### WHAT IS EXPECTED:
Could you return all of the entries below exactly, minus the pictures?
##### GIVEN RECORDS
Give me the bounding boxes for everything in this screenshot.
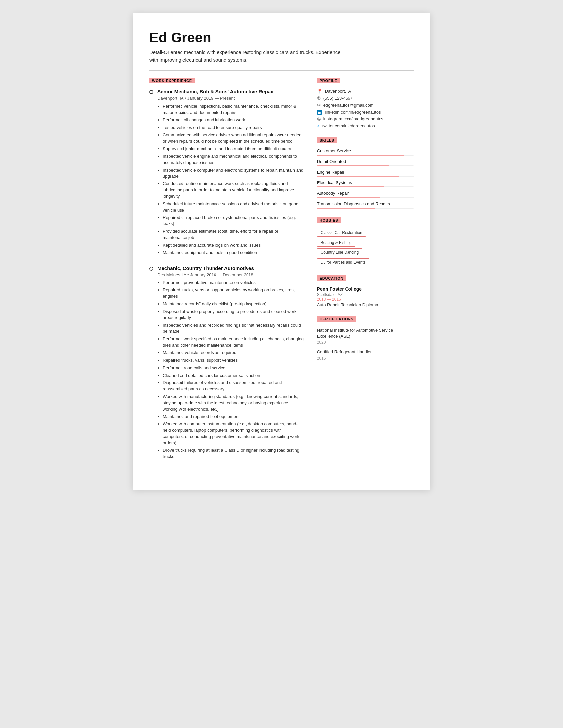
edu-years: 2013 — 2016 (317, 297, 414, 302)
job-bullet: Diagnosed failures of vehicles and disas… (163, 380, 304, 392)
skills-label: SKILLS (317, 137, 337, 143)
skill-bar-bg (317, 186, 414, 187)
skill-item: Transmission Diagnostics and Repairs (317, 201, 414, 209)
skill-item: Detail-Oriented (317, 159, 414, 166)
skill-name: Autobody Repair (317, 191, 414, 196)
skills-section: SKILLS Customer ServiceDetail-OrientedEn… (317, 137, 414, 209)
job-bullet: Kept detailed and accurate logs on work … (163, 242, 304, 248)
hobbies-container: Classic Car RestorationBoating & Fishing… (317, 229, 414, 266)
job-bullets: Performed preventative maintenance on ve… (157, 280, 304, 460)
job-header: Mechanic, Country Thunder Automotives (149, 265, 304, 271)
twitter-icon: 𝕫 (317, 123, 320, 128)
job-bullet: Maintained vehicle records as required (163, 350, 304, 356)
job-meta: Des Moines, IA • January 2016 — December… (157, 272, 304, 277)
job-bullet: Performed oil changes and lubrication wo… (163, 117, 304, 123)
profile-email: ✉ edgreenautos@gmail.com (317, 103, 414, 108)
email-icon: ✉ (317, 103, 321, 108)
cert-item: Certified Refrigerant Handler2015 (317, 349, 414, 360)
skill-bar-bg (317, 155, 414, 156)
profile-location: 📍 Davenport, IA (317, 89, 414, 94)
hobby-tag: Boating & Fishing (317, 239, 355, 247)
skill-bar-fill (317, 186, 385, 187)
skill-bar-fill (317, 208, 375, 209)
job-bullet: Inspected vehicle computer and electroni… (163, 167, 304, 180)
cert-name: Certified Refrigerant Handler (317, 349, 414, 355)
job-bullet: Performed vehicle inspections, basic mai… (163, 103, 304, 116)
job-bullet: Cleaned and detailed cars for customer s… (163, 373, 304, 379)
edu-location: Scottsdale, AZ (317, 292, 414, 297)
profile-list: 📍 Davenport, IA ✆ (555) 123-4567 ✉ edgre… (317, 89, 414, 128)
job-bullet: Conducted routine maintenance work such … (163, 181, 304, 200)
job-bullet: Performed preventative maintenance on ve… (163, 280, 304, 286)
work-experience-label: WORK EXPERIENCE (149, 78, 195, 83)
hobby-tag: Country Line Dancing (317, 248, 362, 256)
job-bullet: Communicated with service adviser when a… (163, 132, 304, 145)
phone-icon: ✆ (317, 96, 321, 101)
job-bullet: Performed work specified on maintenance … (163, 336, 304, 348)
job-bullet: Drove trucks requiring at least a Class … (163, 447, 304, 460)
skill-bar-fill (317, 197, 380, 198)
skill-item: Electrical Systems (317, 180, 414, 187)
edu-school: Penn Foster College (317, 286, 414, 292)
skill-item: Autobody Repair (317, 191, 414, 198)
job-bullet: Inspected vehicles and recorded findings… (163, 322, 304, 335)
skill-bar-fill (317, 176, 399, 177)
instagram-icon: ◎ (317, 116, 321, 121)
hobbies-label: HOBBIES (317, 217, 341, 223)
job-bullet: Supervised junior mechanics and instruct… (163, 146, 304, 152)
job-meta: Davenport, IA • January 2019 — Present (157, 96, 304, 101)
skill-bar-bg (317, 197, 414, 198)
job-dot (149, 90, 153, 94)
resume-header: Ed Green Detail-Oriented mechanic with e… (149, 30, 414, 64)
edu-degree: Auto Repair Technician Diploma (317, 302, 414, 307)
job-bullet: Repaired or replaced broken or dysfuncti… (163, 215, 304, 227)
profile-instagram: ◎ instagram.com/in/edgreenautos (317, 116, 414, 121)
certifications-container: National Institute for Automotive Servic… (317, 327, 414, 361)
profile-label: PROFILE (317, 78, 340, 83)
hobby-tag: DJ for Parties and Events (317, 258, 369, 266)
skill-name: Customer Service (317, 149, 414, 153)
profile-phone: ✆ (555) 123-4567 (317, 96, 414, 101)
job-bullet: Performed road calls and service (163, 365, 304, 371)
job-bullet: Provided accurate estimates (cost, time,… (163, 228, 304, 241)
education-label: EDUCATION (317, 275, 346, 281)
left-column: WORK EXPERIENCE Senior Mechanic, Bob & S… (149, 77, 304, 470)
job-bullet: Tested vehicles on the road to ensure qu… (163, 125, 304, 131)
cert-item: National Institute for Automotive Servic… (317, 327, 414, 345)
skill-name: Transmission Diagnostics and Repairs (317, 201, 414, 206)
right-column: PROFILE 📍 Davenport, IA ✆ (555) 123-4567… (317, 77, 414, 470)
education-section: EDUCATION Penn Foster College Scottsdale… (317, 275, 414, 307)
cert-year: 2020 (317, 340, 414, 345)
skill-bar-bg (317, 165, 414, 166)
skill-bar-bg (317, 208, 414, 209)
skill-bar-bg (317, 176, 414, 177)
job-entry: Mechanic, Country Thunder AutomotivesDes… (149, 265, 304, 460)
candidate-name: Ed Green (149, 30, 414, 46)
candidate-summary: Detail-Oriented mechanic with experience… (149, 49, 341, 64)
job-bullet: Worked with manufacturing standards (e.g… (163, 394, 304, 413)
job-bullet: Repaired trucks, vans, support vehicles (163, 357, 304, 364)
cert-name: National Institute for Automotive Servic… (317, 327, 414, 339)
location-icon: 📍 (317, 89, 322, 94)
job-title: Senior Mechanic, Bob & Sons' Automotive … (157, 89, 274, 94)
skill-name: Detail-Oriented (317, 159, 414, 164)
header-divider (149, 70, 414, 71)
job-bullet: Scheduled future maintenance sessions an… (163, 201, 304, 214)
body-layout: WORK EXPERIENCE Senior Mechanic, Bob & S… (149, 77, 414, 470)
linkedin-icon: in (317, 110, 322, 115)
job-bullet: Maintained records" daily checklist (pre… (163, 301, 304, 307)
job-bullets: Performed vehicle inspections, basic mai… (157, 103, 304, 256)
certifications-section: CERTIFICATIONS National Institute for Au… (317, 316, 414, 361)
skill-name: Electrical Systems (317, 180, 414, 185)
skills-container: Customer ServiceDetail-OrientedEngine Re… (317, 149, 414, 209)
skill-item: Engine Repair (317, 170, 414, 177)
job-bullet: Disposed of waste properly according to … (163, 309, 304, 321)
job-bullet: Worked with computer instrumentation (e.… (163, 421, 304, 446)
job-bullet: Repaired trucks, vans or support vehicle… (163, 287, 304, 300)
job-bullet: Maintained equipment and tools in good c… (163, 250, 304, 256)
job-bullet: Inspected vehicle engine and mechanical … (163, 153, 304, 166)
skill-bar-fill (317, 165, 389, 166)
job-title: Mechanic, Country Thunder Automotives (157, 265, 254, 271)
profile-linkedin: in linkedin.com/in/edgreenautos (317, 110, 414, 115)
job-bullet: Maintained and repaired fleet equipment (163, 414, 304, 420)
##########
### FINISHED TASK:
Give me the bounding boxes for everything in this screenshot.
edu-years: 2013 — 2016 (317, 297, 414, 302)
job-bullet: Diagnosed failures of vehicles and disas… (163, 380, 304, 392)
skills-label: SKILLS (317, 137, 337, 143)
skill-bar-bg (317, 186, 414, 187)
skill-item: Transmission Diagnostics and Repairs (317, 201, 414, 209)
skill-item: Detail-Oriented (317, 159, 414, 166)
skill-name: Autobody Repair (317, 191, 414, 196)
skills-section: SKILLS Customer ServiceDetail-OrientedEn… (317, 137, 414, 209)
job-bullet: Kept detailed and accurate logs on work … (163, 242, 304, 248)
hobbies-container: Classic Car RestorationBoating & Fishing… (317, 229, 414, 266)
job-bullets: Performed preventative maintenance on ve… (157, 280, 304, 460)
job-header: Mechanic, Country Thunder Automotives (149, 265, 304, 271)
twitter-icon: 𝕫 (317, 123, 320, 128)
job-bullet: Maintained vehicle records as required (163, 350, 304, 356)
job-meta: Des Moines, IA • January 2016 — December… (157, 272, 304, 277)
job-bullet: Performed oil changes and lubrication wo… (163, 117, 304, 123)
profile-email: ✉ edgreenautos@gmail.com (317, 103, 414, 108)
email-icon: ✉ (317, 103, 321, 108)
cert-item: Certified Refrigerant Handler2015 (317, 349, 414, 360)
skill-bar-bg (317, 155, 414, 156)
profile-location: 📍 Davenport, IA (317, 89, 414, 94)
hobby-tag: Boating & Fishing (317, 239, 355, 247)
skill-bar-fill (317, 186, 385, 187)
skill-bar-fill (317, 208, 375, 209)
job-bullet: Inspected vehicle computer and electroni… (163, 167, 304, 180)
cert-name: Certified Refrigerant Handler (317, 349, 414, 355)
job-bullet: Performed vehicle inspections, basic mai… (163, 103, 304, 116)
job-bullet: Cleaned and detailed cars for customer s… (163, 373, 304, 379)
edu-location: Scottsdale, AZ (317, 292, 414, 297)
profile-list: 📍 Davenport, IA ✆ (555) 123-4567 ✉ edgre… (317, 89, 414, 128)
job-bullet: Conducted routine maintenance work such … (163, 181, 304, 200)
job-bullet: Performed preventative maintenance on ve… (163, 280, 304, 286)
work-experience-label: WORK EXPERIENCE (149, 78, 195, 83)
hobby-tag: Country Line Dancing (317, 248, 362, 256)
job-bullet: Communicated with service adviser when a… (163, 132, 304, 145)
phone-icon: ✆ (317, 96, 321, 101)
job-bullet: Performed work specified on maintenance … (163, 336, 304, 348)
job-bullet: Drove trucks requiring at least a Class … (163, 447, 304, 460)
skill-bar-fill (317, 197, 380, 198)
skill-item: Electrical Systems (317, 180, 414, 187)
edu-school: Penn Foster College (317, 286, 414, 292)
skill-item: Autobody Repair (317, 191, 414, 198)
job-bullet: Inspected vehicles and recorded findings… (163, 322, 304, 335)
skill-bar-fill (317, 176, 399, 177)
instagram-icon: ◎ (317, 116, 321, 121)
hobbies-label: HOBBIES (317, 217, 341, 223)
job-bullet: Supervised junior mechanics and instruct… (163, 146, 304, 152)
job-meta: Davenport, IA • January 2019 — Present (157, 96, 304, 101)
skill-bar-bg (317, 197, 414, 198)
job-dot (149, 90, 153, 94)
resume-header: Ed Green Detail-Oriented mechanic with e… (149, 30, 414, 64)
edu-degree: Auto Repair Technician Diploma (317, 302, 414, 307)
job-bullet: Repaired or replaced broken or dysfuncti… (163, 215, 304, 227)
profile-instagram: ◎ instagram.com/in/edgreenautos (317, 116, 414, 121)
certifications-container: National Institute for Automotive Servic… (317, 327, 414, 361)
profile-label: PROFILE (317, 78, 340, 83)
hobby-tag: DJ for Parties and Events (317, 258, 369, 266)
skill-name: Customer Service (317, 149, 414, 153)
profile-phone: ✆ (555) 123-4567 (317, 96, 414, 101)
job-bullet: Performed road calls and service (163, 365, 304, 371)
job-bullet: Provided accurate estimates (cost, time,… (163, 228, 304, 241)
education-label: EDUCATION (317, 275, 346, 281)
left-column: WORK EXPERIENCE Senior Mechanic, Bob & S… (149, 77, 304, 470)
job-bullet: Tested vehicles on the road to ensure qu… (163, 125, 304, 131)
cert-item: National Institute for Automotive Servic… (317, 327, 414, 345)
skill-name: Transmission Diagnostics and Repairs (317, 201, 414, 206)
right-column: PROFILE 📍 Davenport, IA ✆ (555) 123-4567… (317, 77, 414, 470)
education-section: EDUCATION Penn Foster College Scottsdale… (317, 275, 414, 307)
cert-year: 2020 (317, 340, 414, 345)
skill-bar-bg (317, 165, 414, 166)
skill-bar-bg (317, 208, 414, 209)
skill-bar-bg (317, 176, 414, 177)
job-entry: Mechanic, Country Thunder AutomotivesDes… (149, 265, 304, 460)
candidate-name: Ed Green (149, 30, 414, 46)
candidate-summary: Detail-Oriented mechanic with experience… (149, 49, 341, 64)
job-bullet: Worked with manufacturing standards (e.g… (163, 394, 304, 413)
job-bullet: Repaired trucks, vans, support vehicles (163, 357, 304, 364)
cert-name: National Institute for Automotive Servic… (317, 327, 414, 339)
location-icon: 📍 (317, 89, 322, 94)
job-title: Senior Mechanic, Bob & Sons' Automotive … (157, 89, 274, 94)
skill-name: Detail-Oriented (317, 159, 414, 164)
header-divider (149, 70, 414, 71)
job-bullet: Scheduled future maintenance sessions an… (163, 201, 304, 214)
body-layout: WORK EXPERIENCE Senior Mechanic, Bob & S… (149, 77, 414, 470)
linkedin-icon: in (317, 110, 322, 115)
job-bullet: Maintained records" daily checklist (pre… (163, 301, 304, 307)
job-bullets: Performed vehicle inspections, basic mai… (157, 103, 304, 256)
certifications-section: CERTIFICATIONS National Institute for Au… (317, 316, 414, 361)
skill-name: Electrical Systems (317, 180, 414, 185)
skills-container: Customer ServiceDetail-OrientedEngine Re… (317, 149, 414, 209)
skill-item: Engine Repair (317, 170, 414, 177)
job-bullet: Disposed of waste properly according to … (163, 309, 304, 321)
job-bullet: Worked with computer instrumentation (e.… (163, 421, 304, 446)
job-bullet: Repaired trucks, vans or support vehicle… (163, 287, 304, 300)
job-bullet: Maintained equipment and tools in good c… (163, 250, 304, 256)
job-bullet: Inspected vehicle engine and mechanical … (163, 153, 304, 166)
skill-bar-fill (317, 165, 389, 166)
job-title: Mechanic, Country Thunder Automotives (157, 265, 254, 271)
profile-linkedin: in linkedin.com/in/edgreenautos (317, 110, 414, 115)
job-bullet: Maintained and repaired fleet equipment (163, 414, 304, 420)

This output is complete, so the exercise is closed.